> [Task to carry out]:
Nothing in the data below may be left out; return all of it exactly.

(Records excerpted from a collection)
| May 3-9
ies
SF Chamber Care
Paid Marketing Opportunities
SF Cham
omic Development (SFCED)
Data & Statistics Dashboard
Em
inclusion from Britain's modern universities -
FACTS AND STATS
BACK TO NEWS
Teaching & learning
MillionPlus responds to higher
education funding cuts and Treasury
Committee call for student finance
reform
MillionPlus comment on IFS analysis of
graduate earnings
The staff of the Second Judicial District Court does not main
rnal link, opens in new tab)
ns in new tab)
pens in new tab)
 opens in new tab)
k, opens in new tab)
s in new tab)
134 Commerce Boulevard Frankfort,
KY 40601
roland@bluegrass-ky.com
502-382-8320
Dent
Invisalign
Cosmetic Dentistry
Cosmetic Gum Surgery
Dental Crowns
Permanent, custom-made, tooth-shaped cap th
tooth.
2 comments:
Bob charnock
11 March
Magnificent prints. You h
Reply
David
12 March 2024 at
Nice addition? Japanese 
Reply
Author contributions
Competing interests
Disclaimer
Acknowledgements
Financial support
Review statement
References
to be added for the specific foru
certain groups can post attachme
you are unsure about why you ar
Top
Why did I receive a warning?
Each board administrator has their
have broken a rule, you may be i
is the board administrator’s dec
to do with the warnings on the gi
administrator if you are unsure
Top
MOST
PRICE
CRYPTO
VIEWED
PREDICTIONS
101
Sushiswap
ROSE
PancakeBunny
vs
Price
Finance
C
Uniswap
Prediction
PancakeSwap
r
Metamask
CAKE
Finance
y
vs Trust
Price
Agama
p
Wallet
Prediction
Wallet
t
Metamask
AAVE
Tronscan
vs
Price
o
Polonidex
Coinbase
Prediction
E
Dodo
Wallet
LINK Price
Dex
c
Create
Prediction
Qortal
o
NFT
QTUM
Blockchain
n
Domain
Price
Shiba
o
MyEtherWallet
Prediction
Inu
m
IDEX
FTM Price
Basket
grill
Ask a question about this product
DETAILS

> [Answer space]:
| May 3-9
ies
SF Chamber Care
Paid Marketing Opportunities
SF Cham
omic Development (SFCED)
Data & Statistics Dashboard
Em
inclusion from Britain's modern universities -
FACTS AND STATS
BACK TO NEWS
Teaching & learning
MillionPlus responds to higher
education funding cuts and Treasury
Committee call for student finance
reform
MillionPlus comment on IFS analysis of
graduate earnings
The staff of the Second Judicial District Court does not main
rnal link, opens in new tab)
ns in new tab)
pens in new tab)
 opens in new tab)
k, opens in new tab)
s in new tab)
134 Commerce Boulevard Frankfort,
KY 40601
roland@bluegrass-ky.com
502-382-8320
Dent
Invisalign
Cosmetic Dentistry
Cosmetic Gum Surgery
Dental Crowns
Permanent, custom-made, tooth-shaped cap th
tooth.
2 comments:
Bob charnock
11 March
Magnificent prints. You h
Reply
David
12 March 2024 at
Nice addition? Japanese 
Reply
Author contributions
Competing interests
Disclaimer
Acknowledgements
Financial support
Review statement
References
to be added for the specific foru
certain groups can post attachme
you are unsure about why you ar
Top
Why did I receive a warning?
Each board administrator has their
have broken a rule, you may be i
is the board administrator’s dec
to do with the warnings on the gi
administrator if you are unsure
Top
MOST
PRICE
CRYPTO
VIEWED
PREDICTIONS
101
Sushiswap
ROSE
PancakeBunny
vs
Price
Finance
C
Uniswap
Prediction
PancakeSwap
r
Metamask
CAKE
Finance
y
vs Trust
Price
Agama
p
Wallet
Prediction
Wallet
t
Metamask
AAVE
Tronscan
vs
Price
o
Polonidex
Coinbase
Prediction
E
Dodo
Wallet
LINK Price
Dex
c
Create
Prediction
Qortal
o
NFT
QTUM
Blockchain
n
Domain
Price
Shiba
o
MyEtherWallet
Prediction
Inu
m
IDEX
FTM Price
Basket
grill
Ask a question about this product
DETAILS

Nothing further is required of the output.